A massa insolvente destina-se à satisfação dos credores da insolvência, depois de pagas as suas próprias dívidas, e, salvo disposição em contrário, abrange todo o património do devedor à data da declaração de insolvência, bem como os bens e direitos que ele adquira na pendência do processo – art. 46º, nº 1, do Código da Insolvência e da Recuperação de Empresas (CIRE).

Em termos de âmbito, esta abrange todo o património do devedor à data da declaração de insolvência, bem como os bens e direitos que este adquira na pendência do processo. Em termos de função, esta destina-se primordialmente à satisfação das dívidas da própria massa insolvente e apenas depois dos créditos sobre a insolvência. Esta destinação da massa insolvente ao pagamento das suas dívidas e dos créditos sobre a insolvência implica a sua qualificação como um património de afetação [...].

Em relação aos bens e direitos que compõem a massa insolvente, estes correspondem em princípio à totalidade do património do devedor à data da declaração de insolvência [...].

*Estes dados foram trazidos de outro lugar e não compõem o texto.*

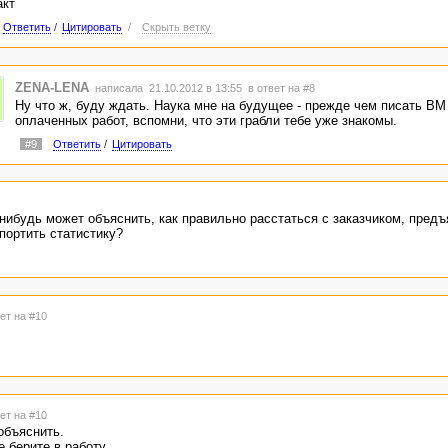
акт
Ответить
/
Цитировать
/
Скрыть ветку
ZENA-LENA
написала 21.10.2012 в 13:55
в ответ на #8
Ну что ж, буду ждать. Наука мне на будущее - прежде чем писать ВМ
оплаченных работ, вспомни, что эти грабли тебе уже знакомы.
#9
Ответить
/
Цитировать
 нибудь может объяснить, как правильно расстаться с заказчиком, пре
портить статистику?
ет на #10
ет на #10
объяснить.
 берите в работу.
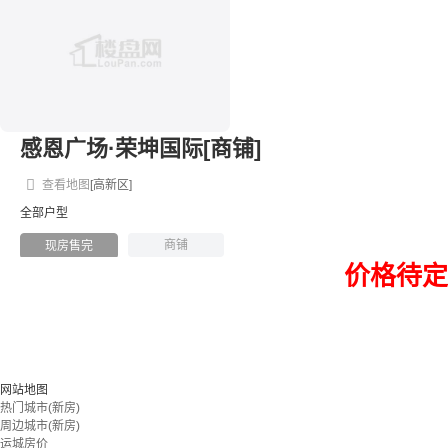
感恩广场·荣坤国际[商铺]
查看地图
[高新区]
全部户型
商铺
现房售完
价格待定
网站地图
热门城市(新房)
周边城市(新房)
运城房价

Como entendeu na sua decisão o tribunal a quo, que se subscreve, “considerando a data do óbito do autor da herança (21/11/2004), o insolvente foi chamado à sucessão antes da sua insolvência, o que significa que, a partir da declaração de insolvência, o quinhão hereditário do insolvente passou a integrar a massa insolvente, independentemente do momento da sua apreensão no âmbito do processo de insolvência, perdendo qualquer poder de disposição sobre o referido direito”.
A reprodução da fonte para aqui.